Die Sonne bahnte sich ihren Weg durch die Wolken als wir am Sonntag den 03. April zu unserer Pfahlsteig Foto-Tour aufbrachen. Wir, das waren Nonso, Ali mit seinen Söhnen Hadi und Ehab und meine Wenigkeit.

Entlang des Riedbaches gab es vieles fotografisch zu entdecken. Irgendwie haben wir an diesem Nachmittag alle auf die Details geschaut und waren ziemlich nah an unseren Objekten. Ob Blumen, Ameisen oder Blindschleichen – es gab so gut wie nichts, was wir “nah ran holten”. Über den Metallsteg führte uns der Weg schliesslich auf die Bogenbrücke über dem Riedbach. Ein kurzes Stück weiter ging es kurz vor der Sporerquetsch zu den Teichen und dem dortigen Biotop.

Wildenten hatten versucht, sich zu verstecken, die Kröten waren viel zu beschäftigt als sich durch uns stören zu lassen. Wir haben Alles abgelichtet. Auf dem Radweg schlenderten wir zurück zur Sporerquetsch und entdeckten die typischen “Bestandteile des Bayerischen Waldes”; Holz und Stein am Wegesrand.

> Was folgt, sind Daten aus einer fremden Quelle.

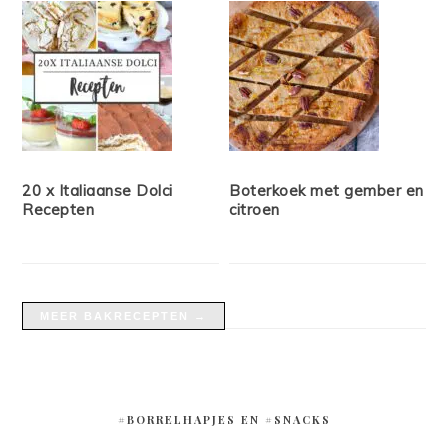
20 x Italiaanse Dolci
Boterkoek met gember en
Recepten
citroen
MEER BAKRECEPTEN →
#BORRELHAPJES EN #SNACKS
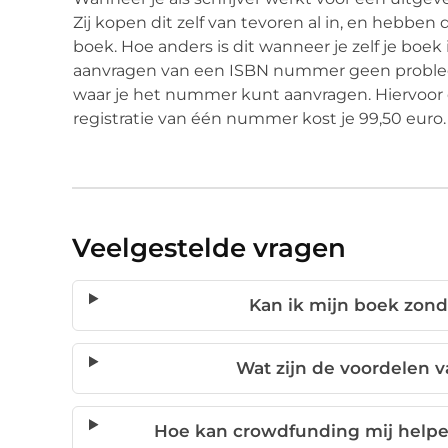
Zij kopen dit zelf van tevoren al in, en hebben
boek. Hoe anders is dit wanneer je zelf je boek
aanvragen van een ISBN nummer geen probleem
waar je het nummer kunt aanvragen. Hiervoor 
registratie van één nummer kost je 99,50 euro.
Veelgestelde vragen
Kan ik mijn boek zond
Wat zijn de voordelen v
Hoe kan crowdfunding mij helpen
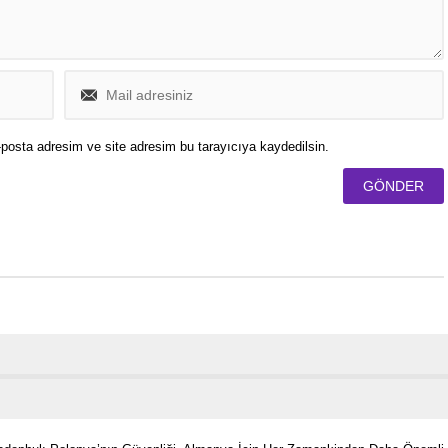
posta adresim ve site adresim bu tarayıcıya kaydedilsin.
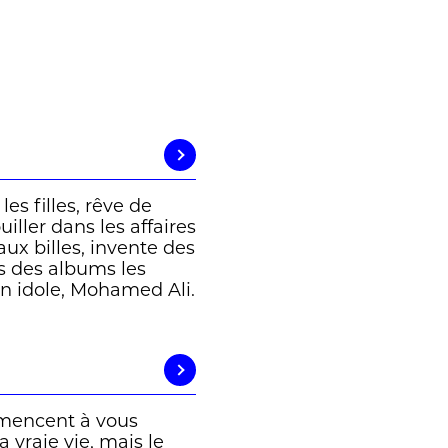
s filles, rêve de
iller dans les affaires
 aux billes, invente des
s des albums les
on idole, Mohamed Ali.
mmencent à vous
 vraie vie, mais le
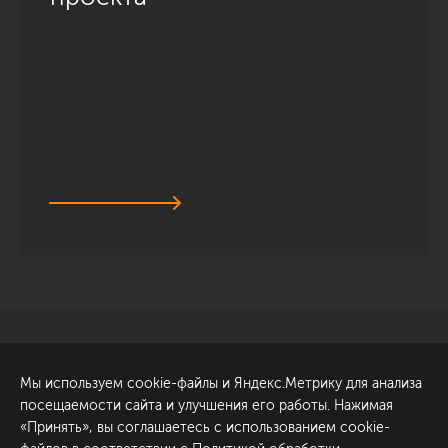
Санкт-Петербург
Обсудить проект
Мы используем cookie-файлы и Яндекс.Метрику для анализа
ул. Академика Павлова, 6
посещаемости сайта и улучшения его работы. Нажимая
к1
«Принять», вы соглашаетесь с использованием cookie-
+7 (812) 200-95-55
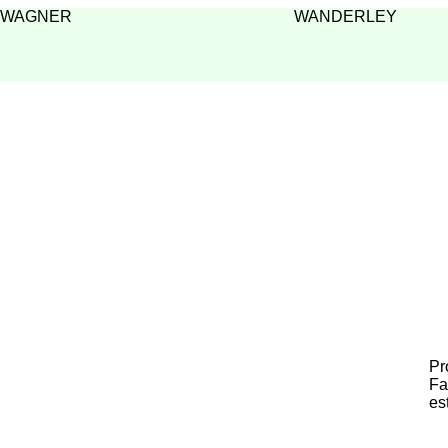
WAGNER
WANDERLEY
Pr
Fa
es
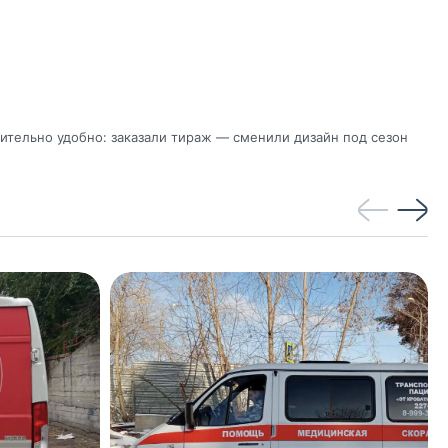
тельно удобно: заказали тираж — сменили дизайн под сезон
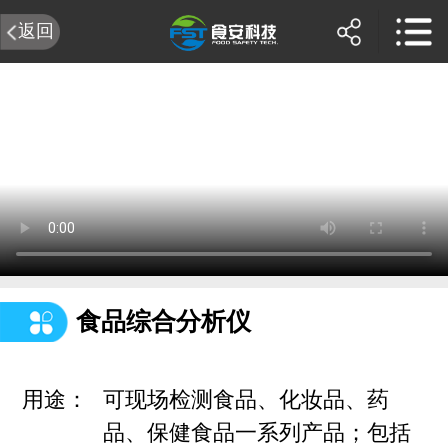
返回
食品综合分析仪
用途：
可现场检测食品、化妆品、药
品、保健食品一系列产品；包括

Zum Abschluss hielten wir noch einmal auf der Brücke zum Gruppenfoto an. Keine Angst, es fehlt niemand. Ehab hatte sich nur gut versteckt. Das Foto ohne Stativ und Fernauslöser? Ja: mittels der Nikon P610 und Smartphone, “geparkt” auf meinem Fotorucksack. Die hier gezeigten Bilder wurden durch meine Foto-Tour Begleiter “geschossen”, viel Spaß.

Dies war vorerst die erste und zugleich letzte Foto-Tour zusammen mit Ali. Er musste kurzfristig umziehen, d. h. er wurde kurzerhand zur Wohnungsnahme in der Unterkunft Hengersberg verpflichtet! Die Unterkunft in Viechtach/ Oberschlatzendorf wurde kurzerhand geschlossen. In diesem Zusammenhang erlaube ich mir hier aus Wikipedia zu zitieren.

“Die Würde des Menschen stellt den obersten Verfassungsgrundsatz dar, an dem folglich alle staatliche Gewalt ihr Handeln auszurichten hat. Sie ist daher Maßstab für Legislative,Exekutive und Judikative. Der Staat hat alles zu unterlassen, was die Menschenwürde beeinträchtigen könnte.”